The aggregation of T cell and target cells was observed, along with the subsequent formation of the immunological synapse. The advancements of the lattice sheet method revealed three-dimensional movement patterns of actin as well as lamellipodial protrusion in these interactions. The increase in imaging speed also allowed the observation of fast moving neutrophils through the extracellular matrix in another study.
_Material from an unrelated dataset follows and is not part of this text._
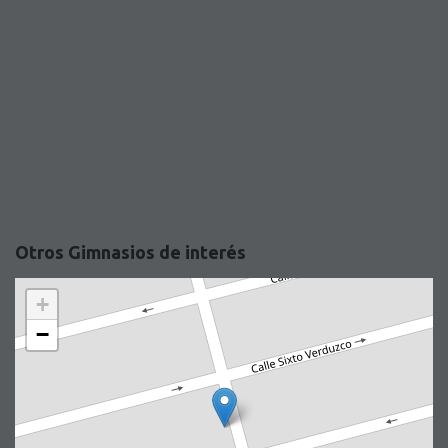
Otros Gimnasios de interés
+
−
The technique, along with chemical and genetic manipulation techniques, was used to capture a live image of a virus (a virus that was engineered to spike COVID-19 proteins) infecting a cell, by injecting its genetic material into the cell's endosome for the first time, at Harvard Medical School, in cooperation with other institutions.

== Future work ==
The technique is being actively developed at the Janelia Research Campus of the Howard Hughes Medical Institute. Eric Betzig has stated that his goal is to combine his work on microscopy to develop a "high-speed, high-resolution, low-impact tool that can look deep inside biological systems." Penetration deeper than 20–100 μm may be achieved by combining lattice light-sheet microscopy with adaptive optics.